In the previous post, I talked a little bit about Beam. So, what exactly is Beam?

Beam is an open source project as a tool on data pipeline. It is one of the project under Apache Software Foundation and just recently, it got out of incubation (Yeay! 😄).

You can read more about it on their website here.

Basically, Beam is a tool for batch or streaming processing of data. That is where the name comes from Batch and stream. Using the SDKs, you can use it to build a program to define the pipeline of the process. Currently, there are 3 SDKs; Java, Python and Go.

I was lucky to be introduced to Beam through my collegue at work but during that time there was not many guide on creating Beam pipeline using Python (Maybe because most of the developer wrote it in Java, I guess).

So, here I will be going to show a simple tutorial (hopefully 😀) for you to get your hands dirty using a Python script. I will also try to explain the process and the Beam concept and terminology together with the process.

Installing and importing dependencies

A few things to note, Beam is a DAG (directed acyclic graph), or in simpler terms, the processing done in the pipeline is like a one-way road. The data cannot be changed back after a process is done.

First and foremost you can make your own virtual environment if you prefer to but I will jump straight to installing the Beam dependencies. Firstly, install the Beam Python SDK from PyPI.

pip install apache-beam

Beam can also be run with a distributed processing tools such as Spark, Flint, etc. This are called runners. When you run the program based on your choice of SDKs, you need to specify which runner you are going to use. If your are going to run it in the cloud (AWS, GCP, Azure, etc.), other dependencies are also required. You can check for more detail in their website. For now, we are going to run it locally. So, there is no need to specify any runner. But, if you want to explicitly point them you can import them inside the program.

For the script, make sure to import the beam package first.

import apache_beam as beam

Options in the pipeline

If you choose to explicitly state the runner for running it locally. Import the standard options from the pipeline options. (This is were the statement of the type of runner is suppose to be written.

from apache_beam.options.pipeline_options import StandardOptions

options.view_as(StandardOptions).runner = 'DirectRunner'
# for other type of runner, please check them on the website or documentation

There are also other options that can be adjusted, but, for easier purposes, I am going to skip them.

Process in the pipeline

Next, create a function to state the transformation process. It can be any type of transformation; replace string, etc. As note, there are 2 terminology that you should know in Beam; PCollection and Transform.
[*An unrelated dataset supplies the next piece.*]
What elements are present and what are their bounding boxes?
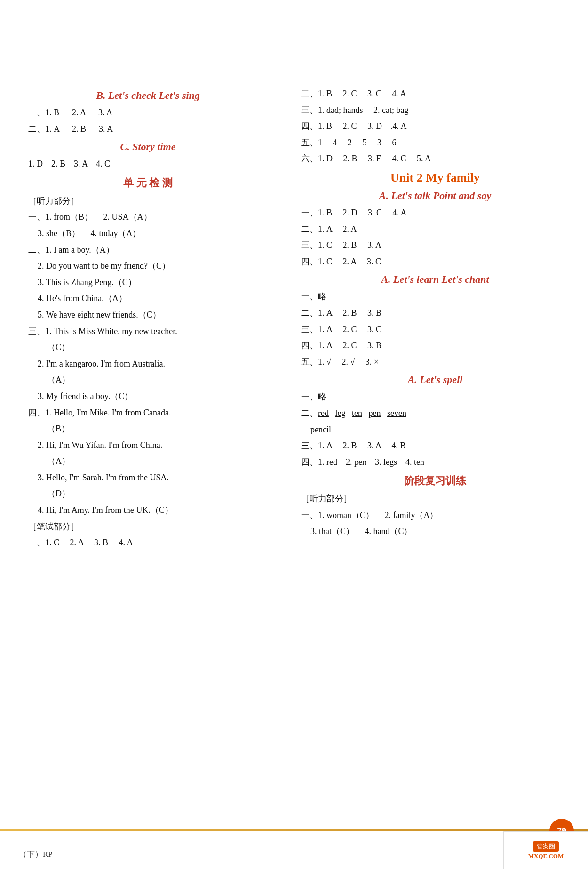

The simplest form of pipeline can be shown as this:

Input PCollection -> Transform >> Output PCollection

PCollection is a class provided by the SDKs to represent the a dataset. In can be data of any size. If the data is large, Beam will cut it into chunks of several dataset and run the transform process in parallel. In simple term, we can regard this PCollection as a bucket of data. Another thing to note that usually the data handled is in the form of text file, and Beam will read them line by line. Each line is then point as one element in a dataset.

Transform is the process or operation that is stated inside the pipeline. You provide the transformation in the form of function object. Beam also provided some of predefined transformation such as count.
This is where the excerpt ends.